Segment Open

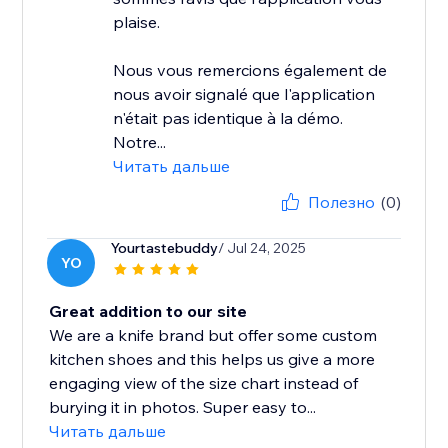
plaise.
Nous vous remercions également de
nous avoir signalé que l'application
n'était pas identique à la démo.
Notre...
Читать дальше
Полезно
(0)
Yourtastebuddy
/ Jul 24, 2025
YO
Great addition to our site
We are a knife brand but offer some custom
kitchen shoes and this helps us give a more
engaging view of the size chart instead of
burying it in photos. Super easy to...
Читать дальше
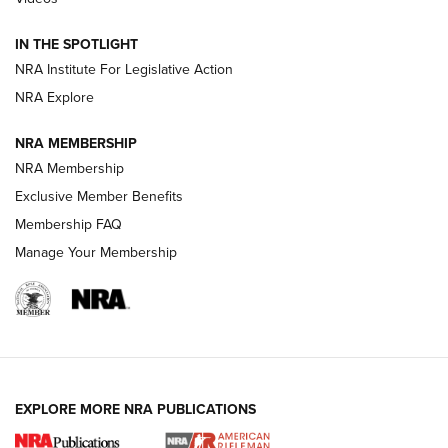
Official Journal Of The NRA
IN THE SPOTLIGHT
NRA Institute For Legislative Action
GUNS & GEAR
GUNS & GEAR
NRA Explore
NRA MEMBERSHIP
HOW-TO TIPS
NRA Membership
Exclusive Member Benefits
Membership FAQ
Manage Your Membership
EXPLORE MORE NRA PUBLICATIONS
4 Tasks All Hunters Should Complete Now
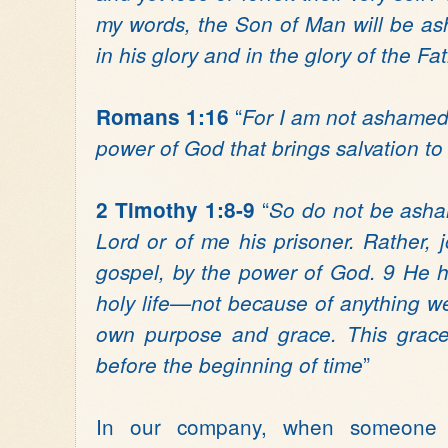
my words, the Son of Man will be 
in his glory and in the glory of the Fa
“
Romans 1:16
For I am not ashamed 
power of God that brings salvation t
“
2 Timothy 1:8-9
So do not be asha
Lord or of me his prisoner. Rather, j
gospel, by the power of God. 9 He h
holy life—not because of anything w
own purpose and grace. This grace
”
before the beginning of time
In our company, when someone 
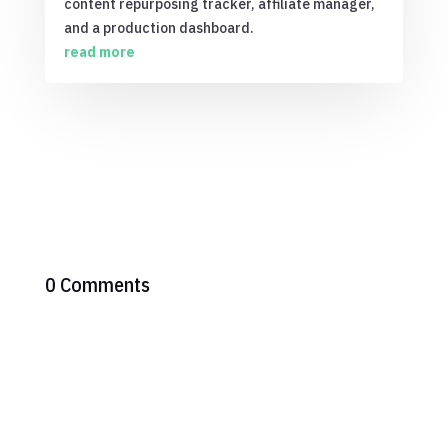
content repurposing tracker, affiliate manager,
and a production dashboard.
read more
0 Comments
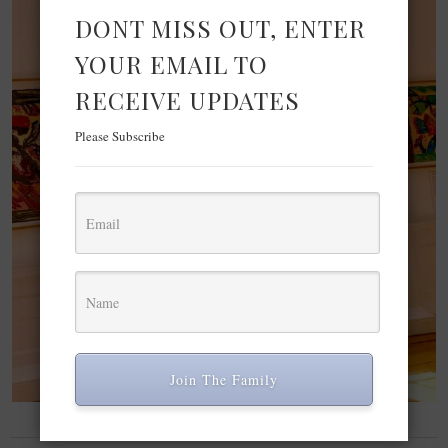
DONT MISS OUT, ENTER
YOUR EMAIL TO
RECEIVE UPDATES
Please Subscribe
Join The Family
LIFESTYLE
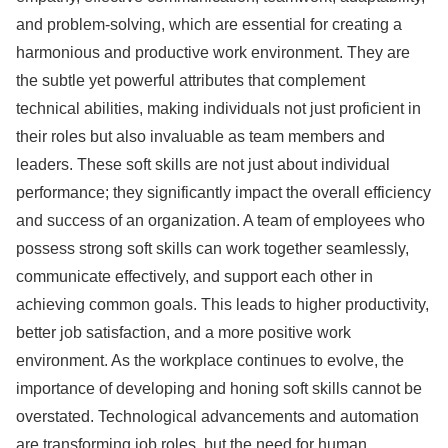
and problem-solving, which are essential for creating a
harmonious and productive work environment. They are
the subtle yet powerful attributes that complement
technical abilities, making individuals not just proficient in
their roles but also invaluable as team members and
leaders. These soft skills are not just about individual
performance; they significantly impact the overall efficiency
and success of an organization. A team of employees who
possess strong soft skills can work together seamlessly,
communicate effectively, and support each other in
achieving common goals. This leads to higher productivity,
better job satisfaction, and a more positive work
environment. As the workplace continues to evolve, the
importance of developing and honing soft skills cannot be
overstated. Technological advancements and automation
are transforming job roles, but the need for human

Segment Closed
Segment Open

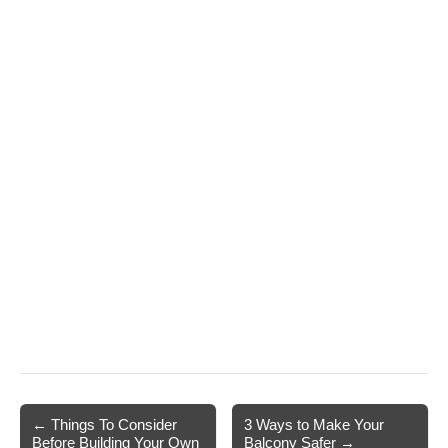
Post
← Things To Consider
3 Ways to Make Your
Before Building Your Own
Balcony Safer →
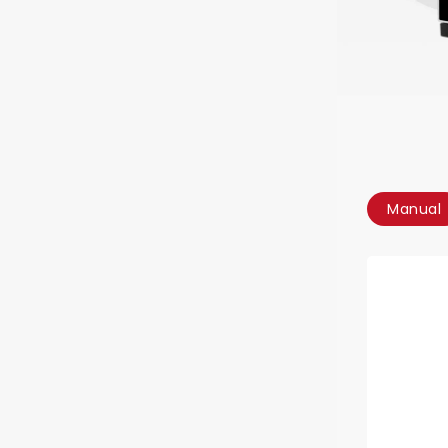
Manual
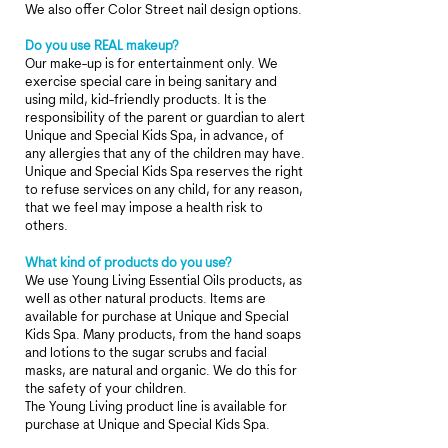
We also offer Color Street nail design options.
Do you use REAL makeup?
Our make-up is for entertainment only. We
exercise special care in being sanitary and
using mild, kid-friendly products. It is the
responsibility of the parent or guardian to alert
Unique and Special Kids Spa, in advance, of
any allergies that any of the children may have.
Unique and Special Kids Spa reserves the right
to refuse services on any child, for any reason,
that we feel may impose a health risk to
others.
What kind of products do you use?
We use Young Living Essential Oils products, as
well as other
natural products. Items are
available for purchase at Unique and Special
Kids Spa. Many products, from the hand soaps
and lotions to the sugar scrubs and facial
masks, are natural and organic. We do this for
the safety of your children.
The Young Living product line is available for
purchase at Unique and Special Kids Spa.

Segment Closed

ASSIGNMENT -
Taking the records above, retype every line from the one with "their roles but" down to the one with "are transforming job", exactly and with nothing else.

RESPONSE TO THIS TASK -
their roles but also invaluable as team members and
leaders. These soft skills are not just about individual
performance; they significantly impact the overall efficiency
and success of an organization. A team of employees who
possess strong soft skills can work together seamlessly,
communicate effectively, and support each other in
achieving common goals. This leads to higher productivity,
better job satisfaction, and a more positive work
environment. As the workplace continues to evolve, the
importance of developing and honing soft skills cannot be
overstated. Technological advancements and automation
are transforming job roles, but the need for human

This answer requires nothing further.